My biggest concern with government as an economic actor is that our political process often frustrates wise spending and investment.*  Since in my opinion the best government spending and investment programs need to be (a) durable, (b) targeted, and (c) large, our political system–with its frequent bureaucrat turnover, partisanship, and need for compromise and back-scratching–generates programs that are (a) temporary, (b) fragmented, and (c) watered down.

That is why I view the current government-generated global growth with skepticism.  I have seen no evidence that suggests that this growth has provided a base from which a new economy can flourish.  It appears to be a mish-mash of efforts in the form of the prior economic order–an economic order that didn’t appear to be sustainable.  Suffice it to say that I have my doubts about the global economy as government efforts slow down in the face of inflationary and fiscal concerns. 

 

*Yes, it is also true that the government is not solely motivated by profit-seeking behavior.  But I see this as a good thing: economies are not just about profits, but about fairness and justice.  I believe that government can act as a reasonable economic counterbalance to hyper-profit-seeking firms.

Cutting our way to growth?

David, 29 October 2009

In the most recent issue of BusinessWeek, Michael Mandel notes that GDP statistics ignore intangible R&D investments.
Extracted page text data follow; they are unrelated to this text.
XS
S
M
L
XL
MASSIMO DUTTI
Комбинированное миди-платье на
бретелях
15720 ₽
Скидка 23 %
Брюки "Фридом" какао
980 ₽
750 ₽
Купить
In the article, entitled “The GDP Mirage“, Mandel argues that companies are cutting these investments in order to boost reported earnings and please Wall Street. The article has a lot of interesting data. For example:

many companies have taken a deep ax to their reported R&D spending, which also doesn’t show up in GDP. Alcoa (AA), in an effort to preserve cash, reduced its third-quarter R&D spending by 36% from the year before. “It’s a matter of focusing on your priorities,” says Alcoa spokesman Kevin Lowery. “We surprised people by announcing a profit [last] quarter.” Texas Instruments (TXN), meanwhile, expects to spend $1.5 billion on R&D in 2009, down 20% from 2008, owing to workforce reductions and cost-control efforts. And Johnson & Johnson (JNJ) has reduced its R&D by 13% over the past year.
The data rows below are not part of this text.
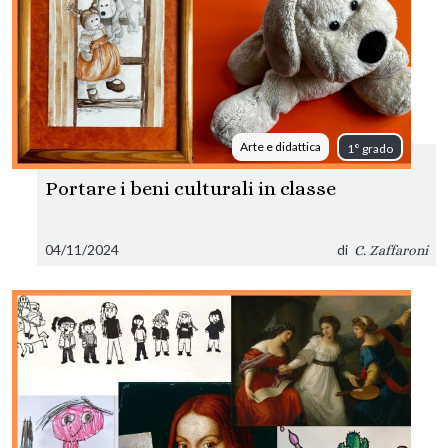
Arte e didattica
1° grado
Portare i beni culturali in classe
04/11/2024
di
C. Zaffaroni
As revenues fall, companies including Microsoft and Motorola are boosting profits by laying off thousands of employees.

Good luck with that recovery.

Next bubble well under way?

David, 28 October 2009

Massive fiscal stimulus and the dollar carry trade, perhaps among other factors, appear to be inflating bubbles in China and elsewhere.
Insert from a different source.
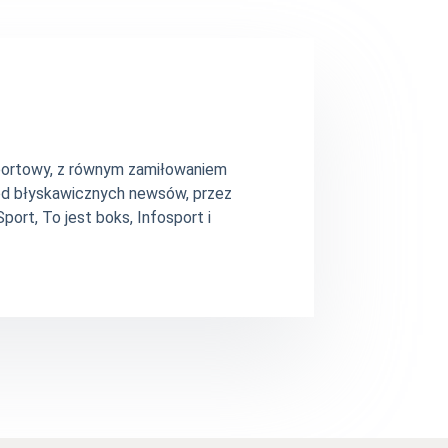
 sportowy, z równym zamiłowaniem
– od błyskawicznych newsów, przez
ort, To jest boks, Infosport i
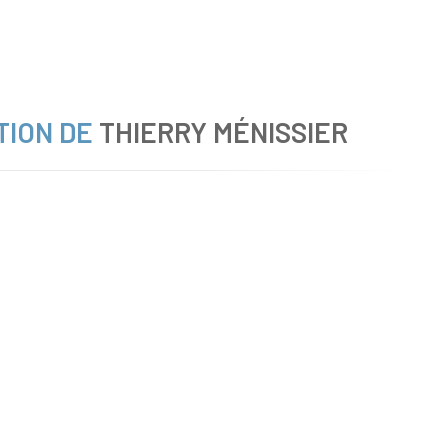
TION DE
THIERRY MÉNISSIER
This was buried deep in Michael Pettis’s latest post at China Financial Markets:

I spend a lot of time talking to large hedge funds and institutional investors – with at least three or four one-on-one meetings a week – on China and market conditions. It worries me that recently I have heard investors say many times, generally very sophisticated investors, that we are clearly in a bubble and the best strategy is to ride it out as long as we can. This has almost become one of the mantras of sophisticated investors – the less sophisticated, I guess, assuming that the crisis is safely behind us.

Certainly the dramatic recovery in emerging market equities seems consistent with the new global bubble hypothesis.